··· GIVEN RECORDS
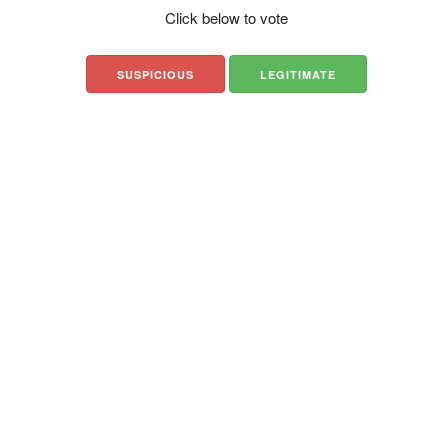
Click below to vote
SUSPICIOUS
LEGITIMATE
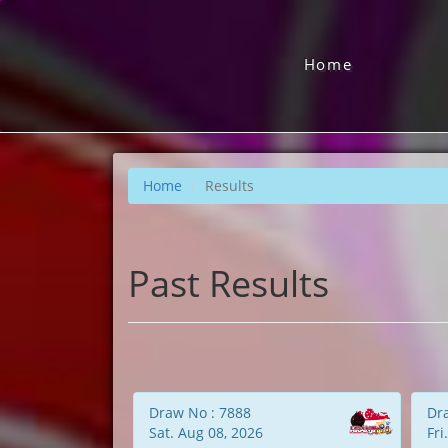
Home
Home
Results
Past Results
Draw No : 7888
Dr
Sat. Aug 08, 2026
Fri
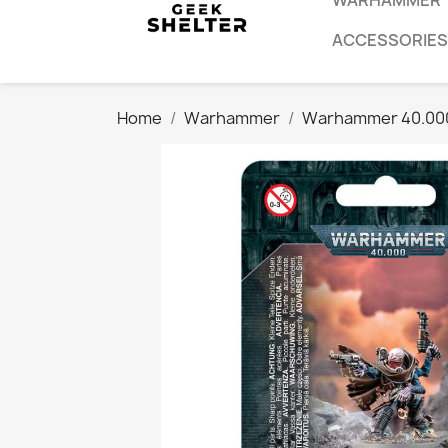
WARHAMMER
ACCESSORIES
Home
Warhammer
Warhammer 40.00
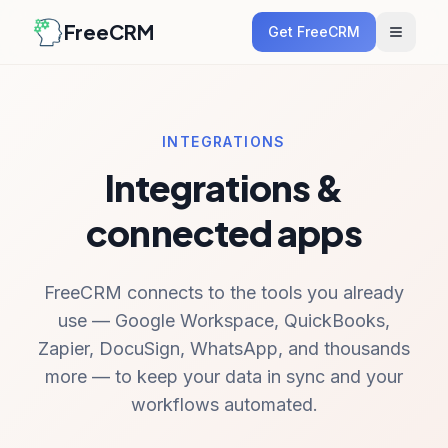
FreeCRM
Get FreeCRM
INTEGRATIONS
Integrations &
connected apps
FreeCRM connects to the tools you already
use — Google Workspace, QuickBooks,
Zapier, DocuSign, WhatsApp, and thousands
more — to keep your data in sync and your
workflows automated.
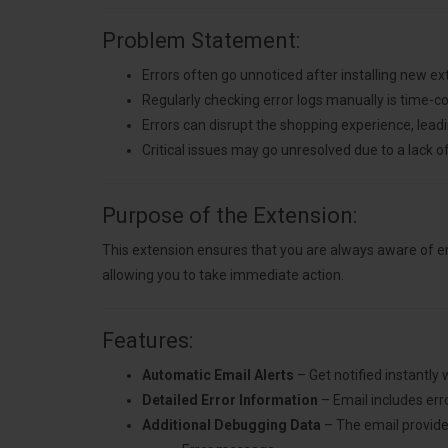
Problem Statement:
Errors often go unnoticed after installing new e
Regularly checking error logs manually is time-
Errors can disrupt the shopping experience, lead
Critical issues may go unresolved due to a lack of
Purpose of the Extension:
This extension ensures that you are always aware of er
allowing you to take immediate action.
Features:
Automatic Email Alerts
– Get notified instantly
Detailed Error Information
– Email includes error
Additional Debugging Data
– The email provide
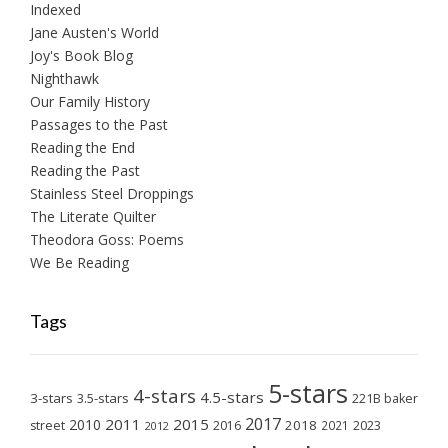
Indexed
Jane Austen's World
Joy's Book Blog
Nighthawk
Our Family History
Passages to the Past
Reading the End
Reading the Past
Stainless Steel Droppings
The Literate Quilter
Theodora Goss: Poems
We Be Reading
Tags
5-stars
4-stars
4.5-stars
3-stars
3.5-stars
221B baker
2017
2011
2015
2010
2018
2023
street
2016
2021
2012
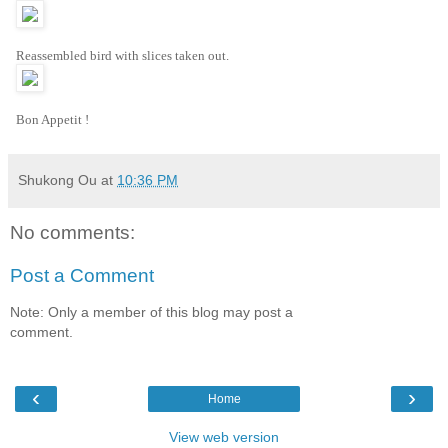
Reassembled bird with slices taken out.
Bon Appetit !
Shukong Ou
at
10:36 PM
No comments:
Post a Comment
Note: Only a member of this blog may post a
comment.
‹
›
Home
View web version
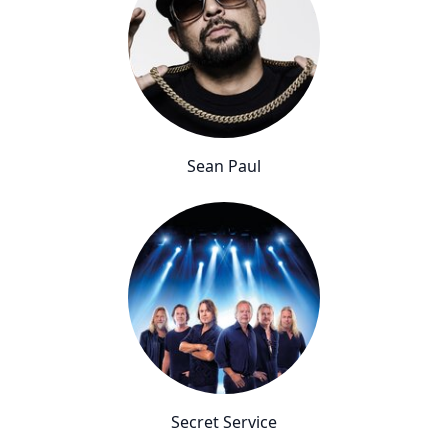
Sean Paul
Secret Service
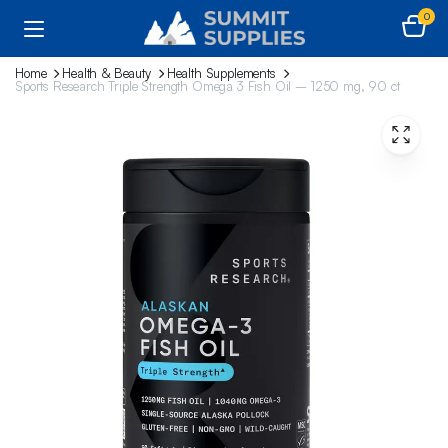
0
Home
Health & Beauty
Health Supplements
Sports Research Triple Strength Omega 3 Fish Oil – 1250 mg, 90 ct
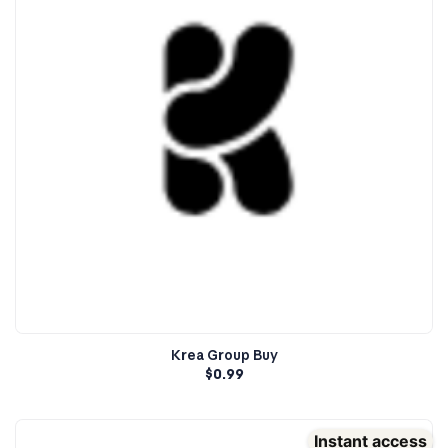
Krea Group Buy
$
0.99
Instant access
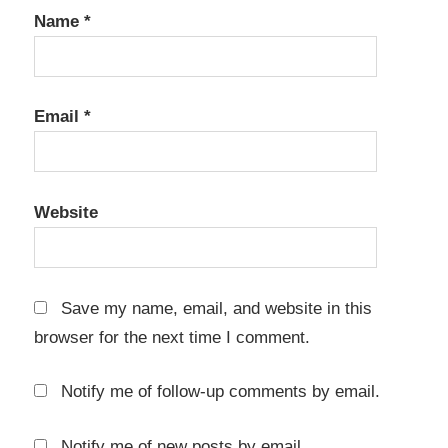
file copy
Name
*
software
file
management
tool
Email
*
file
verification
Website
high
speed
copy
keygen
Save my name, email, and website in this
key
browser for the next time I comment.
Large
File
Notify me of follow-up comments by email.
Transfer
licenbse
Notify me of new posts by email.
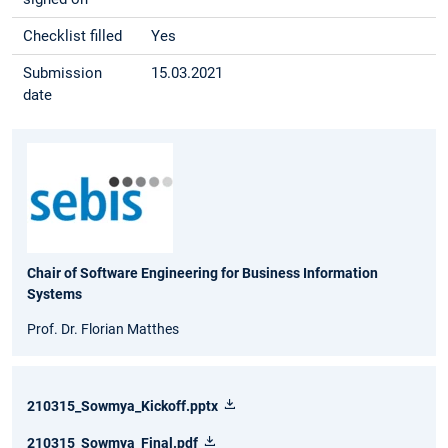
Checklist filled
Yes
Submission
15.03.2021
date
Chair of Software Engineering for Business Information
Systems
Prof. Dr. Florian Matthes
210315_Sowmya_Kickoff.pptx
210315_Sowmya_Final.pdf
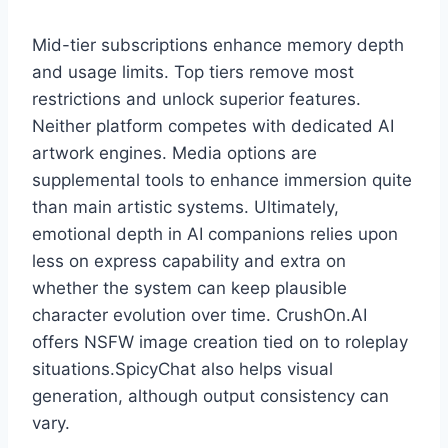
Mid-tier subscriptions enhance memory depth
and usage limits. Top tiers remove most
restrictions and unlock superior features.
Neither platform competes with dedicated AI
artwork engines. Media options are
supplemental tools to enhance immersion quite
than main artistic systems. Ultimately,
emotional depth in AI companions relies upon
less on express capability and extra on
whether the system can keep plausible
character evolution over time. CrushOn.AI
offers NSFW image creation tied on to roleplay
situations.SpicyChat also helps visual
generation, although output consistency can
vary.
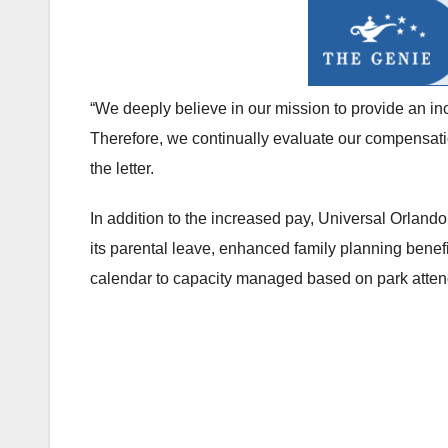
“We deeply believe in our mission to provide an 
Therefore, we continually evaluate our compensatio
the letter.
In addition to the increased pay, Universal Orlan
its parental leave, enhanced family planning bene
calendar to capacity managed based on park atte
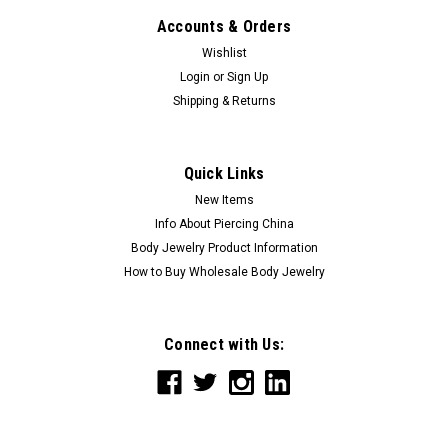
Accounts & Orders
Wishlist
Login
or
Sign Up
Shipping & Returns
Quick Links
New Items
Info About Piercing China
Body Jewelry Product Information
How to Buy Wholesale Body Jewelry
Connect with Us:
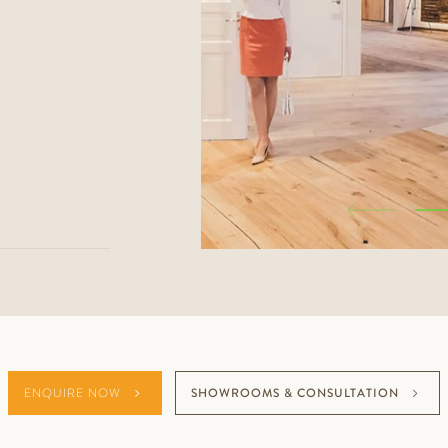
ENQUIRE NOW
SHOWROOMS & CONSULTATION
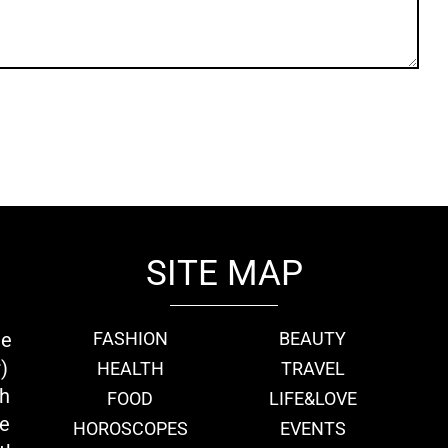
SITE MAP
ie
FASHION
BEAUTY
)
HEALTH
TRAVEL
th
FOOD
LIFE&LOVE
we
HOROSCOPES
EVENTS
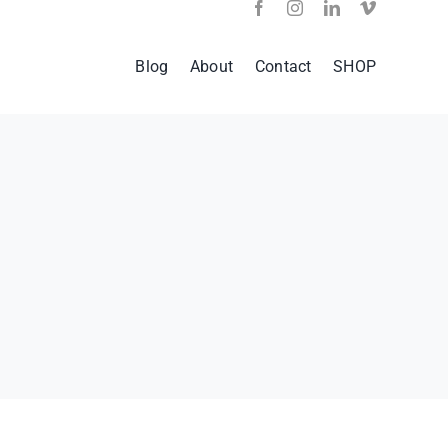
Blog
About
Contact
SHOP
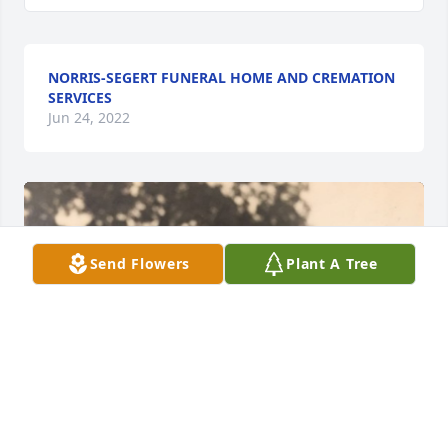
NORRIS-SEGERT FUNERAL HOME AND CREMATION
SERVICES
Jun 24, 2022
Send Flowers
Plant A Tree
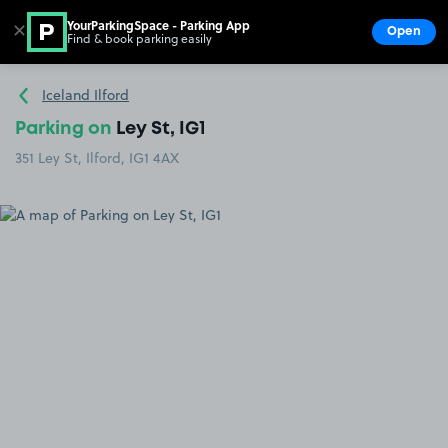
YourParkingSpace - Parking App
✕
Open
Find & book parking easily
Show
Go to the homepage
Iceland Ilford
Parking on
Ley St, IG1
351 Ley St, Ilford, IG1 4AX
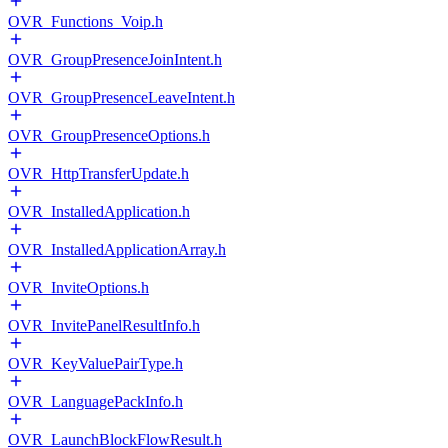
OVR_Functions_Voip.h
OVR_GroupPresenceJoinIntent.h
OVR_GroupPresenceLeaveIntent.h
OVR_GroupPresenceOptions.h
OVR_HttpTransferUpdate.h
OVR_InstalledApplication.h
OVR_InstalledApplicationArray.h
OVR_InviteOptions.h
OVR_InvitePanelResultInfo.h
OVR_KeyValuePairType.h
OVR_LanguagePackInfo.h
OVR_LaunchBlockFlowResult.h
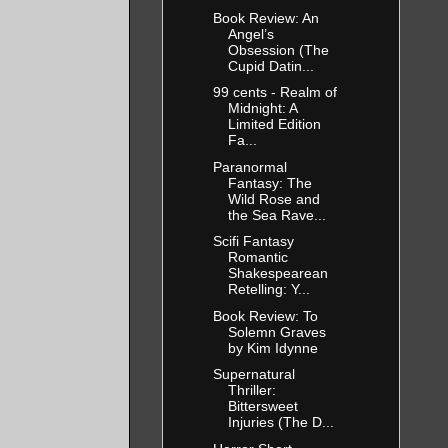
Book Review: An
Angel’s
Obsession (The
Cupid Datin...
99 cents - Realm of
Midnight: A
Limited Edition
Fa...
Paranormal
Fantasy: The
Wild Rose and
the Sea Rave...
Scifi Fantasy
Romantic
Shakespearean
Retelling: Y...
Book Review: To
Solemn Graves
by Kim Idynne
Supernatural
Thriller:
Bittersweet
Injuries (The D...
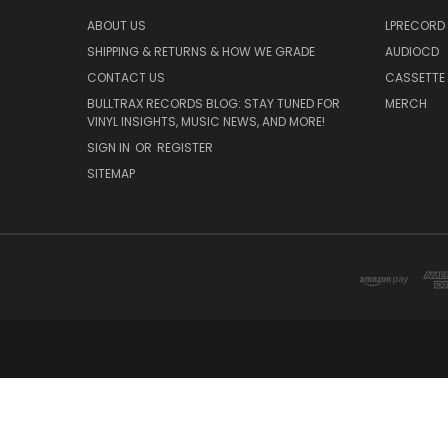
ABOUT US
LPRECORD
SHIPPING & RETURNS & HOW WE GRADE
AUDIOCD
CONTACT US
CASSETTE
BULLTRAX RECORDS BLOG: STAY TUNED FOR
MERCH
VINYL INSIGHTS, MUSIC NEWS, AND MORE!
SIGN IN
OR
REGISTER
SITEMAP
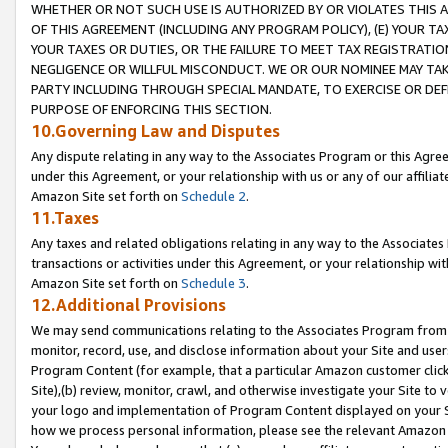
WHETHER OR NOT SUCH USE IS AUTHORIZED BY OR VIOLATES THIS A
OF THIS AGREEMENT (INCLUDING ANY PROGRAM POLICY), (E) YOUR TA
YOUR TAXES OR DUTIES, OR THE FAILURE TO MEET TAX REGISTRATIO
NEGLIGENCE OR WILLFUL MISCONDUCT. WE OR OUR NOMINEE MAY TA
PARTY INCLUDING THROUGH SPECIAL MANDATE, TO EXERCISE OR DEF
PURPOSE OF ENFORCING THIS SECTION.
10.Governing Law and Disputes
Any dispute relating in any way to the Associates Program or this Agree
under this Agreement, or your relationship with us or any of our affilia
Amazon Site set forth on
Schedule 2
.
11.Taxes
Any taxes and related obligations relating in any way to the Associate
transactions or activities under this Agreement, or your relationship with
Amazon Site set forth on
Schedule 3
.
12.Additional Provisions
We may send communications relating to the Associates Program from tim
monitor, record, use, and disclose information about your Site and user
Program Content (for example, that a particular Amazon customer clic
Site),(b) review, monitor, crawl, and otherwise investigate your Site to 
your logo and implementation of Program Content displayed on your Sit
how we process personal information, please see the relevant Amazon P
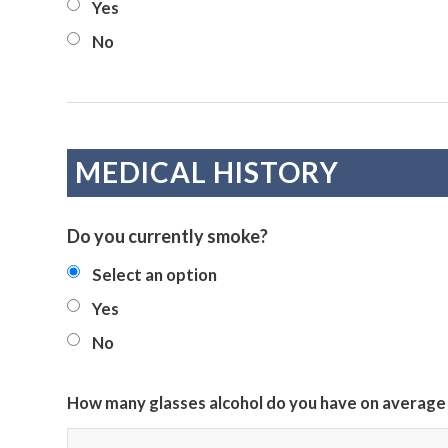
Yes
No
MEDICAL HISTORY
Do you currently smoke?
Select an option
Yes
No
How many glasses alcohol do you have on average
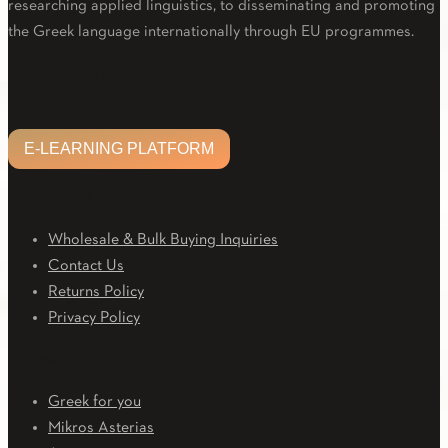
researching applied linguistics, to disseminating and promoting
the Greek language internationally through EU programmes.
Facebook
Twitter
Linkedin
Email
Youtube
E-LEARNING PLATFORM
E-LEARNING PLATFORM
CUSTOMER CARE
Wholesale & Bulk Buying Inquiries
Contact Us
Returns Policy
Privacy Policy
Downloads
Greek for you
Mikros Asterias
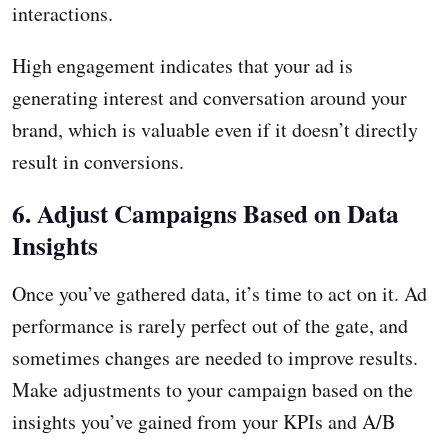
interactions.
High engagement indicates that your ad is
generating interest and conversation around your
brand, which is valuable even if it doesn’t directly
result in conversions.
6. Adjust Campaigns Based on Data
Insights
Once you’ve gathered data, it’s time to act on it. Ad
performance is rarely perfect out of the gate, and
sometimes changes are needed to improve results.
Make adjustments to your campaign based on the
insights you’ve gained from your KPIs and A/B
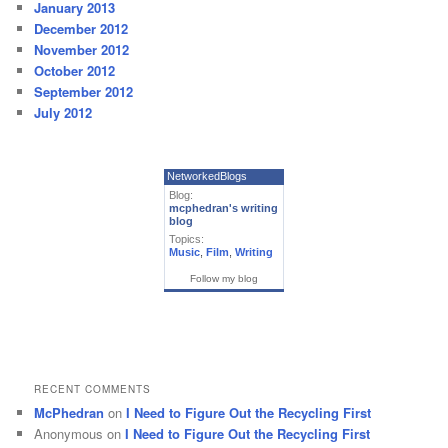
January 2013
December 2012
November 2012
October 2012
September 2012
July 2012
NetworkedBlogs
Blog:
mcphedran's writing
blog
Topics:
Music
,
Film
,
Writing
Follow my blog
RECENT COMMENTS
McPhedran
on
I Need to Figure Out the Recycling First
Anonymous
on
I Need to Figure Out the Recycling First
······
WHAT NEEDS TO BE DONE: Although the records contain pictures, return only their text, exactly as written.

COMPLETED TASK:
Click below to vote
SUSPICIOUS
LEGITIMATE
Home
Home
Results
Past Results
Draw No : 7888
Dr
Sat. Aug 08, 2026
Fri
WARHAMMER
ACCESSORIES
Home
Warhammer
Warhammer 40.00
FreeCRM
Get FreeCRM
INTEGRATIONS
Integrations &
connected apps
FreeCRM connects to the tools you already
use — Google Workspace, QuickBooks,
Zapier, DocuSign, WhatsApp, and thousands
more — to keep your data in sync and your
workflows automated.
Problem Statement:
Errors often go unnoticed after installing new e
Regularly checking error logs manually is time-
Errors can disrupt the shopping experience, lead
Critical issues may go unresolved due to a lack of
Purpose of the Extension:
This extension ensures that you are always aware of er
allowing you to take immediate action.
Features:
Automatic Email Alerts
– Get notified instantly
Detailed Error Information
– Email includes error
Additional Debugging Data
– The email provide
Indexed
Jane Austen's World
Joy's Book Blog
Nighthawk
Our Family History
Passages to the Past
Reading the End
Reading the Past
Stainless Steel Droppings
The Literate Quilter
Theodora Goss: Poems
We Be Reading
Tags
5-stars
4-stars
4.5-stars
3-stars
3.5-stars
221B baker
2017
2011
2015
2010
2018
2023
street
2016
2021
2012
Reassembled bird with slices taken out.
Bon Appetit !
Shukong Ou
at
10:36 PM
No comments:
Post a Comment
Note: Only a member of this blog may post a
comment.
‹
›
Home
View web version
Sean Paul
Secret Service
0
Home
Health & Beauty
Health Supplements
Sports Research Triple Strength Omega 3 Fish Oil – 1250 mg, 90 ct
Krea Group Buy
$
0.99
Instant access
file copy
Name
*
software
file
management
tool
Email
*
file
verification
Website
high
speed
copy
keygen
Save my name, email, and website in this
key
browser for the next time I comment.
Large
File
Notify me of follow-up comments by email.
Transfer
licenbse
Notify me of new posts by email.
Checklist filled
Yes
Submission
15.03.2021
date
Chair of Software Engineering for Business Information
Systems
Prof. Dr. Florian Matthes
210315_Sowmya_Kickoff.pptx
210315_Sowmya_Final.pdf
Mid-tier subscriptions enhance memory depth
and usage limits. Top tiers remove most
restrictions and unlock superior features.
Neither platform competes with dedicated AI
artwork engines. Media options are
supplemental tools to enhance immersion quite
than main artistic systems. Ultimately,
emotional depth in AI companions relies upon
less on express capability and extra on
whether the system can keep plausible
character evolution over time. CrushOn.AI
offers NSFW image creation tied on to roleplay
situations.SpicyChat also helps visual
generation, although output consistency can
vary.
“We deeply believe in our mission to provide an 
Therefore, we continually evaluate our compensatio
the letter.
In addition to the increased pay, Universal Orlan
its parental leave, enhanced family planning bene
calendar to capacity managed based on park atte
Accounts & Orders
Wishlist
Login
or
Sign Up
Shipping & Returns
Quick Links
New Items
Info About Piercing China
Body Jewelry Product Information
How to Buy Wholesale Body Jewelry
Connect with Us:
ENQUIRE NOW
SHOWROOMS & CONSULTATION
SITE MAP
ie
FASHION
BEAUTY
)
HEALTH
TRAVEL
th
FOOD
LIFE&LOVE
we
HOROSCOPES
EVENTS
Blog
About
Contact
SHOP
NORRIS-SEGERT FUNERAL HOME AND CREMATION
SERVICES
Jun 24, 2022
Send Flowers
Plant A Tree
YourParkingSpace - Parking App
✕
Open
Find & book parking easily
Show
Go to the homepage
Iceland Ilford
Parking on
Ley St, IG1
351 Ley St, Ilford, IG1 4AX
OVR_Functions_Voip.h
OVR_GroupPresenceJoinIntent.h
OVR_GroupPresenceLeaveIntent.h
OVR_GroupPresenceOptions.h
OVR_HttpTransferUpdate.h
OVR_InstalledApplication.h
OVR_InstalledApplicationArray.h
OVR_InviteOptions.h
OVR_InvitePanelResultInfo.h
OVR_KeyValuePairType.h
OVR_LanguagePackInfo.h
OVR_LaunchBlockFlowResult.h
Book Review: An
Angel’s
Obsession (The
Cupid Datin...
99 cents - Realm of
Midnight: A
Limited Edition
Fa...
Paranormal
Fantasy: The
Wild Rose and
the Sea Rave...
Scifi Fantasy
Romantic
Shakespearean
Retelling: Y...
Book Review: To
Solemn Graves
by Kim Idynne
Supernatural
Thriller:
Bittersweet
Injuries (The D...
ABOUT US
LPRECORD
SHIPPING & RETURNS & HOW WE GRADE
AUDIOCD
CONTACT US
CASSETTE
BULLTRAX RECORDS BLOG: STAY TUNED FOR
MERCH
VINYL INSIGHTS, MUSIC NEWS, AND MORE!
SIGN IN
OR
REGISTER
SITEMAP
WHETHER OR NOT SUCH USE IS AUTHORIZED BY OR VIOLATES THIS A
OF THIS AGREEMENT (INCLUDING ANY PROGRAM POLICY), (E) YOUR TA
YOUR TAXES OR DUTIES, OR THE FAILURE TO MEET TAX REGISTRATIO
NEGLIGENCE OR WILLFUL MISCONDUCT. WE OR OUR NOMINEE MAY TA
PARTY INCLUDING THROUGH SPECIAL MANDATE, TO EXERCISE OR DEF
PURPOSE OF ENFORCING THIS SECTION.
10.Governing Law and Disputes
Any dispute relating in any way to the Associates Program or this Agree
under this Agreement, or your relationship with us or any of our affilia
Amazon Site set forth on
Schedule 2
.
11.Taxes
Any taxes and related obligations relating in any way to the Associate
transactions or activities under this Agreement, or your relationship with
Amazon Site set forth on
Schedule 3
.
12.Additional Provisions
We may send communications relating to the Associates Program from tim
monitor, record, use, and disclose information about your Site and user
Program Content (for example, that a particular Amazon customer clic
Site),(b) review, monitor, crawl, and otherwise investigate your Site to 
your logo and implementation of Program Content displayed on your Sit
how we process personal information, please see the relevant Amazon P
Yes
No
MEDICAL HISTORY
Do you currently smoke?
Select an option
Yes
No
How many glasses alcohol do you have on average
researching applied linguistics, to disseminating and promoting
the Greek language internationally through EU programmes.
Facebook
Twitter
Linkedin
Email
Youtube
E-LEARNING PLATFORM
E-LEARNING PLATFORM
CUSTOMER CARE
Wholesale & Bulk Buying Inquiries
Contact Us
Returns Policy
Privacy Policy
Downloads
Greek for you
Mikros Asterias
interactions.
High engagement indicates that your ad is
generating interest and conversation around your
brand, which is valuable even if it doesn’t directly
result in conversions.
6. Adjust Campaigns Based on Data
Insights
Once you’ve gathered data, it’s time to act on it. Ad
performance is rarely perfect out of the gate, and
sometimes changes are needed to improve results.
Make adjustments to your campaign based on the
insights you’ve gained from your KPIs and A/B
January 2013
December 2012
November 2012
October 2012
September 2012
July 2012
NetworkedBlogs
Blog:
mcphedran's writing
blog
Topics:
Music
,
Film
,
Writing
Follow my blog
RECENT COMMENTS
McPhedran
on
I Need to Figure Out the Recycling First
Anonymous
on
I Need to Figure Out the Recycling First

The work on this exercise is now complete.